Page images and extracted text:

- - -

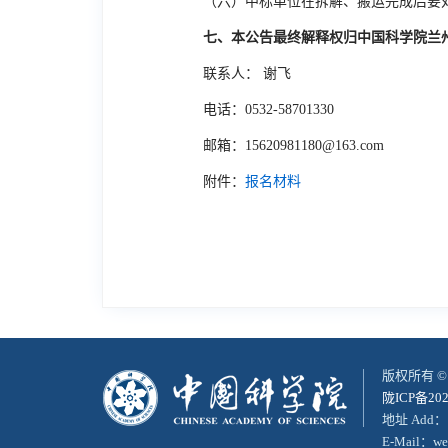
（六）中标单位在拆解、搬运完成后要
七、本公告最终解释权归中国科学院兰
联系人： 谢飞
电话：
0532-58701330
邮箱：
15620981180@163.com
附件：
报名材料
版权所有 
陇ICP备202
地址 Add：
E-Mail：web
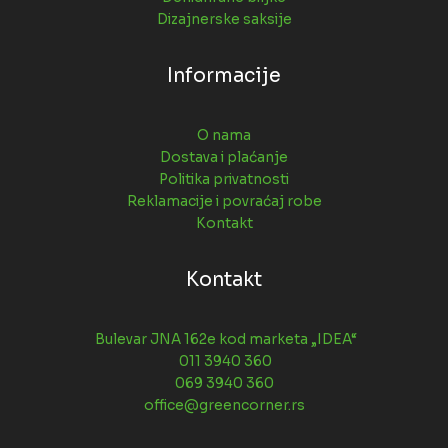
Dizajnerske saksije
Informacije
O nama
Dostava i plaćanje
Politika privatnosti
Reklamacije i povraćaj robe
Kontakt
Kontakt
Bulevar JNA 162e kod marketa „IDEA“
011 3940 360
069 3940 360
office@greencorner.rs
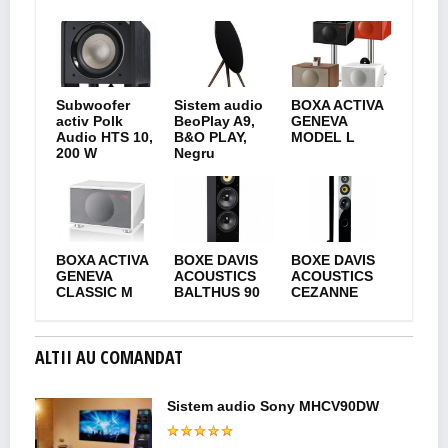
Subwoofer
Sistem audio
BOXA ACTIVA
activ Polk
BeoPlay A9,
GENEVA
Audio HTS 10,
B&O PLAY,
MODEL L
200 W
Negru
BOXA ACTIVA
BOXE DAVIS
BOXE DAVIS
GENEVA
ACOUSTICS
ACOUSTICS
CLASSIC M
BALTHUS 90
CEZANNE
ALTII AU COMANDAT
Sistem audio Sony MHCV90DW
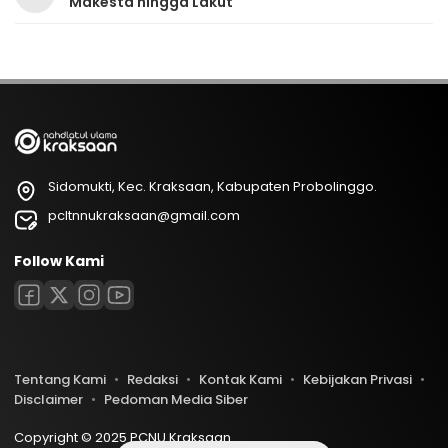
Makesta hingga Lakut
Sidomukti, Kec. Kraksaan, Kabupaten Probolinggo.
pcltnnukraksaan@gmail.com
Follow Kami
Tentang Kami
Redaksi
Kontak Kami
Kebijakan Privasi
Disclaimer
Pedoman Media Siber
Copyright © 2025 PCNU Kraksaan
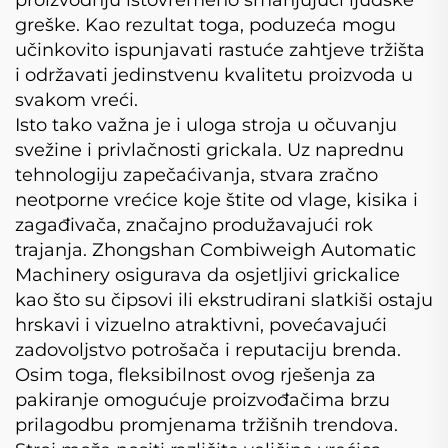
greške. Kao rezultat toga, poduzeća mogu
učinkovito ispunjavati rastuće zahtjeve tržišta
i održavati jedinstvenu kvalitetu proizvoda u
svakom vreći.
Isto tako važna je i uloga stroja u očuvanju
svežine i privlačnosti grickala. Uz naprednu
tehnologiju zapečaćivanja, stvara zračno
neotporne vrećice koje štite od vlage, kisika i
zagađivača, značajno produžavajući rok
trajanja. Zhongshan Combiweigh Automatic
Machinery osigurava da osjetljivi grickalice
kao što su čipsovi ili ekstrudirani slatkiši ostaju
hrskavi i vizuelno atraktivni, povećavajući
zadovoljstvo potrošača i reputaciju brenda.
Osim toga, fleksibilnost ovog rješenja za
pakiranje omogućuje proizvođačima brzu
prilagodbu promjenama tržišnih trendova.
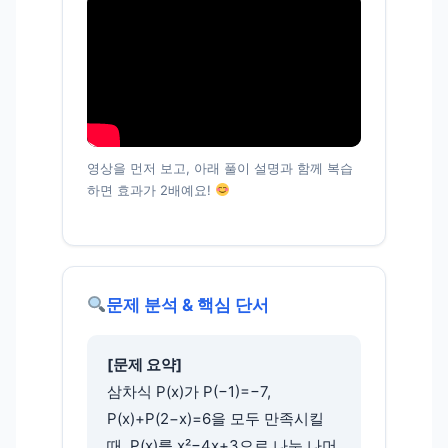
영상을 먼저 보고, 아래 풀이 설명과 함께 복습
하면 효과가 2배예요!
문제 분석 & 핵심 단서
[문제 요약]
삼차식 P(x)가 P(−1)=−7,
P(x)+P(2−x)=6을 모두 만족시킬
때, P(x)를 x²−4x+3으로 나눈 나머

- - -

*Work instructions*: Print an exact copy of the lines above, from the one containing "Tentang Kami" through the one containing "kao što su čipsovi", and leave out the pictures.

*Written answer*:
Tentang Kami
Redaksi
Kontak Kami
Kebijakan Privasi
Disclaimer
Pedoman Media Siber
Copyright © 2025 PCNU Kraksaan
greške. Kao rezultat toga, poduzeća mogu
učinkovito ispunjavati rastuće zahtjeve tržišta
i održavati jedinstvenu kvalitetu proizvoda u
svakom vreći.
Isto tako važna je i uloga stroja u očuvanju
svežine i privlačnosti grickala. Uz naprednu
tehnologiju zapečaćivanja, stvara zračno
neotporne vrećice koje štite od vlage, kisika i
zagađivača, značajno produžavajući rok
trajanja. Zhongshan Combiweigh Automatic
Machinery osigurava da osjetljivi grickalice
kao što su čipsovi ili ekstrudirani slatkiši ostaju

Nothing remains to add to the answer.